Tiffany Anders Celine Dion
Pinot noir Merlot
Psychographics Demographics
Cubs Braves
Co-housing conversions Condo conversions
Mutts Dilbert
Teen drinking Pre-teen makeup
White Center Duvall
Death Cab For Cutie Dudley Manlove Quartet
Mystic pseudo-science Fundamentalist pseudo-science
Hedy Lamarr Marilyn Monroe
Tweedy & Popp's (Wallingford) Restoration Hardware
Pokemon Rugrats
South Park (the Seattle neighborhood) South Park (the TV show)
Promoting real diversity White and/or male guilt-tripping
Neo-syndicalism Global Business Network
Hungarian operettas Raves
NBA death watch Apple death watch
The Tentacle Downtown Voice
Istanbul Berlin
Sound Transit commuter rail Trucks
Airstreams Minivans
Plane-crash videos Animal-attack videos
Creators Celebrities
Outlandish heteros "Mainstreamed" gays
Tycoons (the band) Day traders
In-group patronization Pious indignation
Direct action "civil society"
Streaming net video Cable access
Partying naked Wearing `Party Naked' T-shirts
"I love everybody and you're next" "Do I look like I give a damn?"

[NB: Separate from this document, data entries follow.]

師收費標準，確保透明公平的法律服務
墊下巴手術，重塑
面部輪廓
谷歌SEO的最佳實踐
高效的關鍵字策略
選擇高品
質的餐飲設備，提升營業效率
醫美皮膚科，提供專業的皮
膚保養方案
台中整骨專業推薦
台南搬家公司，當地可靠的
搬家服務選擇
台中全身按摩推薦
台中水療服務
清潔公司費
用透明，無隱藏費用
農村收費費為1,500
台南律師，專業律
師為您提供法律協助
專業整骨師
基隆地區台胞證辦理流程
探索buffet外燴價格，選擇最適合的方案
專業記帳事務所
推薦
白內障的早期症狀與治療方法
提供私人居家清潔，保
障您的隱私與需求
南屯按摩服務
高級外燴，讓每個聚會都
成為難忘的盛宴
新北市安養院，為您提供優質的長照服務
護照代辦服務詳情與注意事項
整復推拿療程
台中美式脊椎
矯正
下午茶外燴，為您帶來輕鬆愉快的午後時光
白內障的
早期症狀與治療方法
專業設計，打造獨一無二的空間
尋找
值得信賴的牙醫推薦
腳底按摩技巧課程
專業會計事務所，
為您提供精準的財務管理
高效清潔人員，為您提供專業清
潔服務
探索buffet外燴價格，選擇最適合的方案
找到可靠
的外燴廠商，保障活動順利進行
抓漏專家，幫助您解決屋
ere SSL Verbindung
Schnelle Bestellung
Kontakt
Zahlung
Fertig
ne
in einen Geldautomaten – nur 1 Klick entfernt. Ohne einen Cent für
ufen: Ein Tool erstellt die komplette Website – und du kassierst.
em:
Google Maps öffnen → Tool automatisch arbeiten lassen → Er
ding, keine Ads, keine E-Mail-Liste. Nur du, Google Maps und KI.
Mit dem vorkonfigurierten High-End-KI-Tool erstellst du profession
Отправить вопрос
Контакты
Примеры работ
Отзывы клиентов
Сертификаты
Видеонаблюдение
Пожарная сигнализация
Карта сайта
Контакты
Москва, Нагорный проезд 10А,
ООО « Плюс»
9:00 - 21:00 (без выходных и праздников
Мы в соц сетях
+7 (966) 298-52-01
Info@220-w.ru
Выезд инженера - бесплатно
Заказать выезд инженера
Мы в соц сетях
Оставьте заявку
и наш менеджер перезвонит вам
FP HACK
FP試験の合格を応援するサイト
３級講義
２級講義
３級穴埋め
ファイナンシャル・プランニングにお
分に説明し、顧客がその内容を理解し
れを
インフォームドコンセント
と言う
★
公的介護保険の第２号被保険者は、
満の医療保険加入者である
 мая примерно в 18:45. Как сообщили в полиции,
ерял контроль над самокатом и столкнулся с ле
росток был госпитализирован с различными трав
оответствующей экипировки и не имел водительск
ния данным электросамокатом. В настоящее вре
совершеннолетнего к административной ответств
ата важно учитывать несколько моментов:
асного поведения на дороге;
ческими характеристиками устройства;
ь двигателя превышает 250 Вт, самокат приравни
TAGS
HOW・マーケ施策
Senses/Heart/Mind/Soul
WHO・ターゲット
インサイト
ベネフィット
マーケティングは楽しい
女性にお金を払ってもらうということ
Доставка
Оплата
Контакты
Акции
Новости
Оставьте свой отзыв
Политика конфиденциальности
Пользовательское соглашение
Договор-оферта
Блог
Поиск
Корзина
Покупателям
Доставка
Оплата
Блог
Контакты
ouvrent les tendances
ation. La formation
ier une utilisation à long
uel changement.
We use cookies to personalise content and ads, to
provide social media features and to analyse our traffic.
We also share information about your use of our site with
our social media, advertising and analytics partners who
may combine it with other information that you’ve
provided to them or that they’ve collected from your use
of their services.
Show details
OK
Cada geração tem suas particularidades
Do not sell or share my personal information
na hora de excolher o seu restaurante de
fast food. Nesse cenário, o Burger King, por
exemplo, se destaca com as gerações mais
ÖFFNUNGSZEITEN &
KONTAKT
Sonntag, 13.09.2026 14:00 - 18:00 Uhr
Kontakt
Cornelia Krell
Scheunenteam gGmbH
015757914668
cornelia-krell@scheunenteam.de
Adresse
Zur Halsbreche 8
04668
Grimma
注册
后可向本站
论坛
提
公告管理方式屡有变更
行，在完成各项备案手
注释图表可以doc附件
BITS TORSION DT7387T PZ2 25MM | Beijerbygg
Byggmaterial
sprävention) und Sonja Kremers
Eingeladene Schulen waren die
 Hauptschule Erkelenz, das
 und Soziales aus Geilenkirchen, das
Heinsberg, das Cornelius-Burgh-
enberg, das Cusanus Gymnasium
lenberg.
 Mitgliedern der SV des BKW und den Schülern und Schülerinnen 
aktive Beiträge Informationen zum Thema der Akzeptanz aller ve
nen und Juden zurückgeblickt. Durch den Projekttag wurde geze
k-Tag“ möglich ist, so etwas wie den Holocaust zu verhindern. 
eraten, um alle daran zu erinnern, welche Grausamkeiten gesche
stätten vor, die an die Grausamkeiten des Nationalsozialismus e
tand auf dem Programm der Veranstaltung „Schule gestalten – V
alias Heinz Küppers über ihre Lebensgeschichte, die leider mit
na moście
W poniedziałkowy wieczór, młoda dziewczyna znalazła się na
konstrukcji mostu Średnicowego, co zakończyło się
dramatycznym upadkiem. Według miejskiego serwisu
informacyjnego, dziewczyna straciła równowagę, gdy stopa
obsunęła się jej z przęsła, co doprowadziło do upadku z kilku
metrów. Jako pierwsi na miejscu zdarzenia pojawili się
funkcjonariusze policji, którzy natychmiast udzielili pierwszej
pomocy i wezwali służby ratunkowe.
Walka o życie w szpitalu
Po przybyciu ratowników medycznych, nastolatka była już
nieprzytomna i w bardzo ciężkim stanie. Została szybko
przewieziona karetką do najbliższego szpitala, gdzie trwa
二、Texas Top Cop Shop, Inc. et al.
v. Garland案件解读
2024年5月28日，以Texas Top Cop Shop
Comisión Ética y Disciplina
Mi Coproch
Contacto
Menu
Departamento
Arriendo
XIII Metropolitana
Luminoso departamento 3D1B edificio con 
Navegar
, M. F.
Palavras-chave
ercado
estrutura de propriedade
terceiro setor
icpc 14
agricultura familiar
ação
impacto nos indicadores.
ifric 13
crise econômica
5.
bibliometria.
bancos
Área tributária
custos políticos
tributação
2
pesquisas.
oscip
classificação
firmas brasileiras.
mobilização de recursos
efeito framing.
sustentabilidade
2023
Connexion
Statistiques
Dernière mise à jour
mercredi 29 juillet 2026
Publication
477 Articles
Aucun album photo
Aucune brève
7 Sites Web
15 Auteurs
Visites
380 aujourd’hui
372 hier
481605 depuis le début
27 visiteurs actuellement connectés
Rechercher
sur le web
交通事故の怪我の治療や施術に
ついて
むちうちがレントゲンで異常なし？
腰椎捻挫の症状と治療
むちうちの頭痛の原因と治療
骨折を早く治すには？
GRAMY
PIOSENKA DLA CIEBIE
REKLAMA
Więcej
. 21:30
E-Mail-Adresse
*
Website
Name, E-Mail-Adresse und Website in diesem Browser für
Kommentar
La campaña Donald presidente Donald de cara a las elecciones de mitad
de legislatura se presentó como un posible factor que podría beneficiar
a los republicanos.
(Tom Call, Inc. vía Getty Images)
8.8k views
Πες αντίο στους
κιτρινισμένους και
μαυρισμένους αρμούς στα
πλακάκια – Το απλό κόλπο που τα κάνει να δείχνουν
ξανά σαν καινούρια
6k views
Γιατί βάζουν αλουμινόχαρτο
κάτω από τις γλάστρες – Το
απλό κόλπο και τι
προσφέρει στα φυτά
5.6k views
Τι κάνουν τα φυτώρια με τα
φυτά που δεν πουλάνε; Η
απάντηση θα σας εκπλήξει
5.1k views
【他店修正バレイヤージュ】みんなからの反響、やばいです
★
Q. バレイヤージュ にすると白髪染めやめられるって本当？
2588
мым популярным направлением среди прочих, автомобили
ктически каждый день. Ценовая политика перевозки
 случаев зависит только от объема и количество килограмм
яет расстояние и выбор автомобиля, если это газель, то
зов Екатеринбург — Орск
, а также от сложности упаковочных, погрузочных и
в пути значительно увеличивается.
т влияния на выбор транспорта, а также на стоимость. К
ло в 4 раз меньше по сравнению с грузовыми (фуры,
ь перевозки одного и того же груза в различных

Doing your own thing Following advice found on web sites

UNTIL NEXT WE MEET in the year so great there's a Washington highway named after it, pace yourself by toasting the New Year once for each North American time zone (starting with Newfoundland at 7:30 p.m. PST), and ponder these thoughts attributed to Lillian Helman: "If I had to give young writers advice, I'd say don't listen to writers talking about writing."